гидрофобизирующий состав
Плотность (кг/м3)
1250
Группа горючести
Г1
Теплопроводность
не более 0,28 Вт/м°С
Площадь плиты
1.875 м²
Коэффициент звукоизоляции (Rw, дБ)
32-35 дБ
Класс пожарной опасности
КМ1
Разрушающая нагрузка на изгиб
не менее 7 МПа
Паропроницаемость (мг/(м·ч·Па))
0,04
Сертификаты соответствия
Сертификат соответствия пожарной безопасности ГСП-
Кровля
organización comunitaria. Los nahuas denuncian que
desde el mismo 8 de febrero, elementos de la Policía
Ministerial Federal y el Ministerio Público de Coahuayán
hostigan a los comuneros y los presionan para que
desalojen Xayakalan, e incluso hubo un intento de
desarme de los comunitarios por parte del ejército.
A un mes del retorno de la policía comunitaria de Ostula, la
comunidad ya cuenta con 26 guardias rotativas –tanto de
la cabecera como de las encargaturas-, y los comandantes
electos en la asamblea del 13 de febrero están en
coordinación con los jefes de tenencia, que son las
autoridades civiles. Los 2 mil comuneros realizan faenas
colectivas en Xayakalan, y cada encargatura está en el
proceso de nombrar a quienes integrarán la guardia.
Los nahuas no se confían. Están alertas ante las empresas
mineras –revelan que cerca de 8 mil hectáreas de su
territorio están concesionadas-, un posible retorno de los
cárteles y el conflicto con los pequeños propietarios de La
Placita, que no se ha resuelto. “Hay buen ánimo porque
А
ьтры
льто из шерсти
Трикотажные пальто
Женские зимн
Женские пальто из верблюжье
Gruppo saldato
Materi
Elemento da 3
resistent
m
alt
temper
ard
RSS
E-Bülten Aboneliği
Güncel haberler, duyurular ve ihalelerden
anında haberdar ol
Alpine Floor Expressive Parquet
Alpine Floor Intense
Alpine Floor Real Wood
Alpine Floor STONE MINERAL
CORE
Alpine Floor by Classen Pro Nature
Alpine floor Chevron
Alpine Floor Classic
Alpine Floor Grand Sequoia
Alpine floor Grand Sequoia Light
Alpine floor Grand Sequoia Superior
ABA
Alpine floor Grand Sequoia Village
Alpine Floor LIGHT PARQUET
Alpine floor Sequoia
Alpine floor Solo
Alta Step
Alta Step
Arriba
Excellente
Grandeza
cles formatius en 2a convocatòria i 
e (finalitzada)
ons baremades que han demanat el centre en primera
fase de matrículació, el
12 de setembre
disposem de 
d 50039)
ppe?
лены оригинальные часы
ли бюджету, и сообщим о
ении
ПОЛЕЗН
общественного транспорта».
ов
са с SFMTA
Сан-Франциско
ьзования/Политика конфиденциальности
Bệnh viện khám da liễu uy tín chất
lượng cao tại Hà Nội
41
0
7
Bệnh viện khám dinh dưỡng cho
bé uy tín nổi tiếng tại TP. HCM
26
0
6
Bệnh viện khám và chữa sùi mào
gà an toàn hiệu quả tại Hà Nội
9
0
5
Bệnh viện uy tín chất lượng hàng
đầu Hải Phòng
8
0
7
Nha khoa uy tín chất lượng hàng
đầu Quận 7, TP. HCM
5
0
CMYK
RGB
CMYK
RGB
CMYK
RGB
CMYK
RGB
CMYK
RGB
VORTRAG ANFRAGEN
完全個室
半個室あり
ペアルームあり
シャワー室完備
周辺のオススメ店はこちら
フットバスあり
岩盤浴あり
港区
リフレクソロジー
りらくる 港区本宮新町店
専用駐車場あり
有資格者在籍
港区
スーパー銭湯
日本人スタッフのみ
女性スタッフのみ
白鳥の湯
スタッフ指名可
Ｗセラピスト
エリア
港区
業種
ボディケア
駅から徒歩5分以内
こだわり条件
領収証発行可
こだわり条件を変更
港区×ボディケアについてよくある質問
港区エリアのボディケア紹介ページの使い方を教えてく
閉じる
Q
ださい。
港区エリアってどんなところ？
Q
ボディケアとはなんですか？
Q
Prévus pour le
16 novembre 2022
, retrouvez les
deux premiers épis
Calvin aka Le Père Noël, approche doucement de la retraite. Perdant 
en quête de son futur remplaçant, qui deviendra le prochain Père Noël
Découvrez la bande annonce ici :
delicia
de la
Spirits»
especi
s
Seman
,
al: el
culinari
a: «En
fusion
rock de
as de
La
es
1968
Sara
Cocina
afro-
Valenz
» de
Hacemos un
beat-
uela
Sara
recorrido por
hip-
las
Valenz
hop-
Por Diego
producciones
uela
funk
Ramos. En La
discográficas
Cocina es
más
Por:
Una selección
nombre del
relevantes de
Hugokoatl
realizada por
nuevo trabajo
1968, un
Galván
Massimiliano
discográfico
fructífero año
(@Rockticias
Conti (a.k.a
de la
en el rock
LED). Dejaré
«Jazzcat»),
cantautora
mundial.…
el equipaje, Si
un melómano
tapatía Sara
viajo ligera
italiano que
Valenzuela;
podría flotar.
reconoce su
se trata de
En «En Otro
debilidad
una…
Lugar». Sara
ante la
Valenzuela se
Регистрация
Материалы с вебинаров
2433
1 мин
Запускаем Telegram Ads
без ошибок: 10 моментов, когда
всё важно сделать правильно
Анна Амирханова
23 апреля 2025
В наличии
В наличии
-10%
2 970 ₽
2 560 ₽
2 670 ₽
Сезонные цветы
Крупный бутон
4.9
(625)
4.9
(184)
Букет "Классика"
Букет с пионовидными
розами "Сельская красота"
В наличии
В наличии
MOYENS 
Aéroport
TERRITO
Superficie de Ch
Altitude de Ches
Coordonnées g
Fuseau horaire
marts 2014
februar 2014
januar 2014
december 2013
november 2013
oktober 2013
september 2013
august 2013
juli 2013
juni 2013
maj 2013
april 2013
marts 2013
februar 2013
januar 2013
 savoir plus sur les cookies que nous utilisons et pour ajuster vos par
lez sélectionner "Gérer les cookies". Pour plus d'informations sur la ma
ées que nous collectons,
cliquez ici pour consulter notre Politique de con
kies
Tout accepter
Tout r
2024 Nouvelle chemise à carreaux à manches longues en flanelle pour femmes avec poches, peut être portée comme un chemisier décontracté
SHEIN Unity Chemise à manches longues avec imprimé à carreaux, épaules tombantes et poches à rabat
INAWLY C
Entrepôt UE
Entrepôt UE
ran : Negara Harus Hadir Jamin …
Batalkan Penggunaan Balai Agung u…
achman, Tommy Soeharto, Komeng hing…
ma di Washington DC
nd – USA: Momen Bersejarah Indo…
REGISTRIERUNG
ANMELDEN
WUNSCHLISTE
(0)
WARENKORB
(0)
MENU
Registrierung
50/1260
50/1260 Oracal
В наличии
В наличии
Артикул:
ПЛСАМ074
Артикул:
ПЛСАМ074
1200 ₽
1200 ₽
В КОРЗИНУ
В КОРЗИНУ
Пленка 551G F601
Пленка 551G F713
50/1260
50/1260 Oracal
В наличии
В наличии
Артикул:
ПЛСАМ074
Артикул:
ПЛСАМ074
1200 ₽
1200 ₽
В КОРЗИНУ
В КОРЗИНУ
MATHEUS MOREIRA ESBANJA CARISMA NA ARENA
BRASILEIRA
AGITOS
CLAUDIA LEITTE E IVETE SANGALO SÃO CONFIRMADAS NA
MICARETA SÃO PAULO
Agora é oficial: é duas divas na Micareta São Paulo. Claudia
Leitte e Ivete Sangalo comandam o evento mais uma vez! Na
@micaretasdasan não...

What you have to do >> What you return should be exactly the lines above, starting at the one with "ボディケアとはなんですか？" and ending at the one with "discográfico", and nothing else.

Finished exercise >>
ボディケアとはなんですか？
Q
Prévus pour le
16 novembre 2022
, retrouvez les
deux premiers épis
Calvin aka Le Père Noël, approche doucement de la retraite. Perdant 
en quête de son futur remplaçant, qui deviendra le prochain Père Noël
Découvrez la bande annonce ici :
delicia
de la
Spirits»
especi
s
Seman
,
al: el
culinari
a: «En
fusion
rock de
as de
La
es
1968
Sara
Cocina
afro-
Valenz
» de
Hacemos un
beat-
uela
Sara
recorrido por
hip-
las
Valenz
hop-
Por Diego
producciones
uela
funk
Ramos. En La
discográficas
Cocina es
más
Por:
Una selección
nombre del
relevantes de
Hugokoatl
realizada por
nuevo trabajo
1968, un
Galván
Massimiliano
discográfico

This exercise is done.